Can two wrongs make a right? F508del-CFTR ion channel rescue by second-site mutations in its transmembrane domains

Deletion of phenylalanine 508 (F508del), in the cystic fibrosis transmembrane conductance regulator (CFTR) anion channel, is the most common cause of cystic fibrosis (CF). F508 is located on nucleotide-binding domain 1 (NBD1) in contact with cytosolic extensions of transmembrane helices, in particular intracellular loop 4 (ICL4).
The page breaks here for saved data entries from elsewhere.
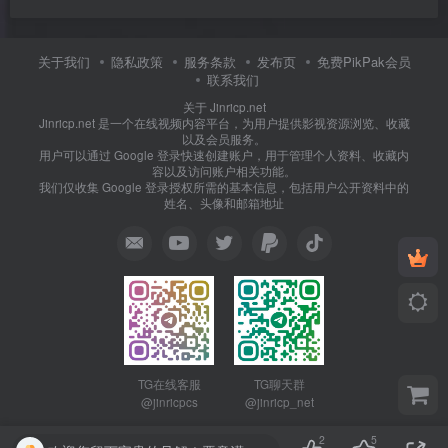
关于我们
隐私政策
服务条款
发布页
免费PikPak会员
联系我们
关于 Jinricp.net
Jinricp.net 是一个在线视频内容平台，为用户提供影视资源浏览、收藏
以及会员服务。
用户可以通过 Google 登录快速创建账户，用于管理个人资料、收藏内
容以及访问账户相关功能。
我们仅收集 Google 登录授权所需的基本信息，包括用户公开资料中的
姓名、头像和邮箱地址
TG在线客服
TG聊天群
@jinricpcs
@jinricp_net
2
5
We carried out a mutagenesis scan of ICL4 by introducing five or six second-site mutations at eleven positions in cis with F508del, and quantifying changes in membrane proximity and ion-channel function of CFTR. The scan strongly validated the effectiveness of R1070W at rescuing F508del defects. Molecular dynamics simulations highlighted two features characterizing the ICL4/NBD1 interface of F508del/R1070W-CFTR: flexibility, with frequent transient formation of interdomain hydrogen bonds, and loosely stacked aromatic sidechains, (F1068, R1070W, and F1074, mimicking F1068, F508 and F1074 in wild-type CFTR). F508del-CFTR had a distorted aromatic stack, with F1068 displaced towards space vacated by F508. In F508del/R1070F-CFTR, which largely retained F508del defects, R1070F could not form hydrogen bonds, and the interface was less flexible. Other ICL4 second-site mutations which partially rescued F508del-CFTR are F1068M and F1074M. Methionine side chains allow hydrophobic interactions without the steric rigidity of aromatic rings, possibly conferring flexibility to accommodate the absence of F508 and retain a dynamic interface. Finally, two mutations identified in a yeast scan (A141S and R1097T, on adjacent transmembrane helices linked to ICL1 and ICL4) also partially rescued F508del-CFTR function. These studies highlight the importance of hydrophobic interactions and conformational flexibility at the ICL4/NBD1 interface, advancing understanding of the structural underpinning of F508del dysfunction.